La construcción de caminos de tierra y sitios de perforación puede dañar las comunidades de plantas a través de la pérdida directa del hábitat. Pero los caminos que atraviesan un paisaje también crean barreras para la dispersión de semillas, introducen especies exóticas (como el cheatgrass) que desplazan a las plantas nativas y aumentan el polvo que cubre las hojas y los tallos de las plantas, lo que reduce su capacidad para fotosintetizar la luz solar. El polvo, el ruido y la turbulencia que acompañan a los proyectos a gran escala también perturban a los polinizadores como las abejas y las polillas de las que dependen las plantas para reproducirse.

Con impactos tan intensos en el horizonte, el equipo espera encontrar una manera de permitir que las plantas nativas raras sobrevivan en la meseta de Colorado. La evidencia científica anterior sugiere que si se puede proteger al menos el 30 por ciento de una especie de planta amenazada, una comunidad puede conservar el potencial de supervivencia a largo plazo. Caer por debajo de este número debilita el destino de una planta.

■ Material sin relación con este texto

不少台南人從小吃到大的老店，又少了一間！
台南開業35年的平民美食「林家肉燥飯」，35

El equipo desarrolló un nuevo método para modelar cómo se distribuyen las plantas raras en la meseta de Colorado, un método que incluye estrategias para estructurar proyectos de energía para optimizar el uso del espacio y minimizar su impacto. El modelo no opera en un vacío ecológico: tiene en cuenta factores como la tenencia de la tierra, el potencial de generación de energía en un sitio y la biodiversidad.

«La clave para encontrar soluciones viables en tales circunstancias es pensar como un ecologista y un desarrollador de energía y trabajar dentro de ese espacio», dijo Edwards. “Los marcos de planificación de la conservación no siempre tienen en cuenta los factores restrictivos del mundo real, como las consideraciones financieras, los riesgos comerciales y la propiedad de la tierra. Sin embargo, estas consideraciones son esenciales para encontrar soluciones viables. Las estrategias basadas en la realidad requieren que se consideren todas estas cosas”.

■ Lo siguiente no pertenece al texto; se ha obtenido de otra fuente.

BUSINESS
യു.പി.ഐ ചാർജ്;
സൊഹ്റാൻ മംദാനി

La clave de esta estrategia es usar el espacio de manera inteligente, dijo Carrell. Ninguna solución puede cumplir plenamente los objetivos de protección de cultivos y producción de energía. Pero donde hay un conflicto directo, el modelo puede ayudar a los administradores de tierras a lograr un equilibrio, dijo.

El equipo identificó y mapeó ubicaciones específicas donde los esfuerzos de conservación para proteger las comunidades de plantas obtendrían el máximo rendimiento. Encontraron el número mínimo de sitios requeridos para cubrir el 30% de cada especie al menor costo financiero para los desarrolladores. Al optimizar y minimizar la cantidad de unidades de tierra destinadas a la conservación, pudieron abrir más áreas para el desarrollo y la exploración de energía.

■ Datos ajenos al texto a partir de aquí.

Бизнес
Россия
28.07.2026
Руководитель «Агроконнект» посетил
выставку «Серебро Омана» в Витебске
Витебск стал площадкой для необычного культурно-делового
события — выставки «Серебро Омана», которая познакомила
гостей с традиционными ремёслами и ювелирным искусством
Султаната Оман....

Con este enfoque, los desarrolladores pueden necesitar mover caminos planificados, construir alrededor de ciertas áreas protegidas o perforar horizontalmente en algunos lugares para proteger un sitio de alta prioridad, lo que resulta en costos adicionales. Sin embargo, el modelo reconoce que el desarrollo energético de la región se dirige hacia lo inevitable y lo tiene en cuenta.

«No es un escenario perfecto», dijo Edwards, «pero este enfoque ofrece oportunidades para el mejor de los casos dada la realidad de las circunstancias».

Joshua Carrell es un recién graduado de maestría del Departamento de Recursos Forestales. Edd Hammill es profesor asociado de Ciencias de Cuencas Hidrográficas y el Centro de Ecología, y Thomas Edwards es científico jubilado del USGS y profesor emérito de Recursos Silvestres.